LEO: Io ho fatto l’alberghiero, che calza a pennello con quello che andrò a fare adesso e con le prospettive di sviluppo della ROSBettola. Da quando sono piccolo sono appassionato di cucina, quando andavo a trovare mia nonna cucinavamo sempre insieme. Ho appena finito scuola ma durante il percorso scolastico ho potuto fare esperienza. Ho seguito il consiglio di un cuoco di Cuneo, amico di famiglia, scegliendo di fare stage in panetteria e in macelleria: luoghi dove non si fa ristorazione in senso stretto, ma che ti permettono di conoscere nel dettaglio il prodotto che vai a finalizzare. Alla ROSBettola proporremo il ROSBread, un pane speciale che avrà nell’impasto le trebbie della ROSbirra. Dopo esperienze al panificio A Fuoco Vivo a Peveragno e alla macelleria Martini a Boves, ho avuto la possibilità di sperimentarmi in cucina, ma all’estero. Sono andato in un ristorante a Barcellona, una prima esperienza in cucina bellissima e particolare, perché ho dovuto confrontarmi con la lingua straniera. Poi ho continuato in un hotel a Cervinia, in una brigata enorme dove mi sono trovato bene e, nella stagione estiva, a Punta Ala, in Toscana. Ho capito però che non è nelle cucine così grandi che mi esprimo al meglio.
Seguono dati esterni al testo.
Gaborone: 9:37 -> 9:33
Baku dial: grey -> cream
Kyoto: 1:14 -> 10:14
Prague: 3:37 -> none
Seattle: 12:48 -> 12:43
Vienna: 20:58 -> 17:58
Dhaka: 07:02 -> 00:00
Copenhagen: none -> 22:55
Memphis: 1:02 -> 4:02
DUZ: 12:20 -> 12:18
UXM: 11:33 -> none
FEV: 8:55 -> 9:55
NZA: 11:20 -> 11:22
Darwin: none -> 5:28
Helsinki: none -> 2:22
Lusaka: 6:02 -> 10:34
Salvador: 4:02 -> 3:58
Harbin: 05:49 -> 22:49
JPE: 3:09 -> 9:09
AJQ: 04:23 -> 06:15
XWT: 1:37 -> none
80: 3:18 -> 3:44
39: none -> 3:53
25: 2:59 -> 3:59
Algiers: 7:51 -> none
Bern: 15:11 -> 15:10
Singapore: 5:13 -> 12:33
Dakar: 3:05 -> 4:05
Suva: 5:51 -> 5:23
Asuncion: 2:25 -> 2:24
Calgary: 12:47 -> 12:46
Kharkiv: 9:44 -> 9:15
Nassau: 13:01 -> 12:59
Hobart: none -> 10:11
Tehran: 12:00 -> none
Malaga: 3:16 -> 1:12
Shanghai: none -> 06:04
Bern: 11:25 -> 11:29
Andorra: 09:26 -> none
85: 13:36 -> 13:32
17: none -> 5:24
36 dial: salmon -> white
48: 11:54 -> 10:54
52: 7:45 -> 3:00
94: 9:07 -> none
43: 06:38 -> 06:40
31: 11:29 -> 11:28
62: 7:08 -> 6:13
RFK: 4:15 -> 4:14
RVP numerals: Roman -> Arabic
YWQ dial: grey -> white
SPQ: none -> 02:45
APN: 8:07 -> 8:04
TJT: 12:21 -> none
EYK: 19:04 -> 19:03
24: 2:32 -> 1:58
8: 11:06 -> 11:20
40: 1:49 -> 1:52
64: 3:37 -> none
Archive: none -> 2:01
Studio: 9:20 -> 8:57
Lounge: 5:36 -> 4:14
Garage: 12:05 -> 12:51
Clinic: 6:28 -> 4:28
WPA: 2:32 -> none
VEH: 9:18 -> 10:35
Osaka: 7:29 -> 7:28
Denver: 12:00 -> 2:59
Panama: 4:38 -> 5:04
Sono tornato a Boves e ho aiutato per un periodo mio zio in pasticceria. Qui alla ROSBettola avrò la possibilità di fare piccola ristorazione, posso iniziare a tirare fuori tutta la mia passione, potrò fare cose nuove, creare proposte interessanti.
2) Che cosa offrirà la ROSBettola a chi verrà a conoscerla?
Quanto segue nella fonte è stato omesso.